Ağırdır, Kürt sorununun bugün geldiği noktada Kürt meselesi olmaktan giderek çıktığını ifade ederek "Türkiye'nin demokratikleşmesi, devletin denge-denetleme mekanizmasının, yerel yönetimlerin yeniden inşa edilmesi gereken bir süreçte artık Kürtlerden ibaret ya da sadece Kürtlere dair bir konuyu konuşmuyoruz." dedi.

"SORUNUN İKİ KATMANI VAR" 

Ağırdır, bu sorunun iki katmanı olduğunu belirterek şöyle devam etti: 

"Bir yandan bu mesele özü itibariyle Kürtler ile devlet arasındayken, devletin nizamı, hukuku, kuralları arasında olan bir gerilim iken, bir katmanı daha var, toplumun kendi iç meselesi haline de dönmüş durumda. Gerilim yalnız Kürtlerle devlet arasında değil, artık Kürtlerle Türkler arasında da..."

"ELBETTE MUHATAP SİYASİ AKTÖRLER; KUSURA BAKMASIN SEZAİ TEMELLİ!"

Ağırdır, siyasi uzlaşmaya vurgu yaparak, Temelli'yi eleştirdi:

"Meşru aktörlerin siyaset olmasının dışında hiçbir yolu yoktur, kusura bakmasın Sezai Temelli. Yani her şeyden önce devlette, bu nizamda, bu meseleye dair neyi değiştireceksek siyasi uzlaşmalar üreterek çözebiliriz. Ama toplumsal kısmını çözmek için bugün geldiğimiz noktada HDP ile AKP'nin ya da iktidarın ya da CHP'nin uzlaşması yetmez. Toplumda da yeni bir biz duygusu, ortak yaşam iradesi üretmek diye bir meselemiz var. Bunca yaşanan ölümlerden sonra, en azından bir zihni meselemiz var. Bütün bunlar toplumsal bellekte bir tortu bırakıyor. Ama bir taraftan araştırmalarımız gösteriyor ki toplum bu konularda belli bir mesafe alıyor. Tıpkı türban meselesindeki gibi. Ama hala belli kesimlerde dirençler var."
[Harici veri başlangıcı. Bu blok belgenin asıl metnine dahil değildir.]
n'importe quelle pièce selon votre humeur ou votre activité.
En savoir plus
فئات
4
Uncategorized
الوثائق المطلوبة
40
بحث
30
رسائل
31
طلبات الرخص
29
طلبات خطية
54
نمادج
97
UZLAŞMA- ÇOĞULCU VE ŞAFFAF SÜREÇ

Ağırdır, "uzlaşma, çoğulculuk ve şeffaf süre." vurgusu yaparak sürece 'sivil toplum kuruluşları ve akademisyenler gibi aktörlerin de yeniden dahil edilmesi' gerektiğini ve daha çoğulcu ve şeffaf bir süreç yürütülmesi gerektiğini savundu.

Ağırdır, "toplumsal mutabakat sağlanmadan bir gecede parlamentoda yasaları değiştirsek bile bu sorunu çözdük diyemeyiz" dedi.

"AÇIKLAMAYI TALİHSİZ BULUYORUM"

Ağırdır, sözlerine şu şekilde devam etti:

"Sezai Temelli'nin yaptığı bu açıklamayı talihsiz buluyorum. Çünkü karşımızdaki toplumsal katmana dair problemin belli bir eşiği var. Türkler de Kürtler de birbirinin meramını anlama konusunda eksiklik yaşıyorlar her şeyden önce. Kürt kimliğinin içinde kaçınılmaz olarak ve elbette haklı olarak kimlik talebi var. Aynı zamanda Türklerin kimliğinin içinde de 100 yıldır yaşanıp gelenlerden dolayı ve yalnızca Kürt meselesinden dolayı olmayan Cumhuriyet'in kuruluşu, Balkanlar Savaşı gibi... detaya girmeye bile gerek yok; hak versek de vermesek de, güvenlik arayışı var. İki tarafın siyasetçilerinin konuşacağı, müzakere edeceği konular ayrı; vatandaşın zihni dünyasında bu iki ihtiyacın unsurunun uzlaşma alanını açmadan bu iki sorunu çözemiyoruz bir türlü."

'İMA ETTİĞİ BİR ŞEY OLDUĞUNU DÜŞÜNÜYORUM'

"Temelli'nin eş başkanları beklemeden bu açıklamayı yapmasıyla ima ettiği bir şey olduğunu düşünüyorum ben. Aktörleri bilmem, içeride kim kimi temsil eder o da benim meselem değil, ama Sezai Temelli'nin yetkililerin açıklamasını beklemeden bu açıklamayı yapması içerideki tartışmanın bir kanadının sözcüsü olarak bunu yapıyor diye anlıyorum ve de doğru bulmuyorum."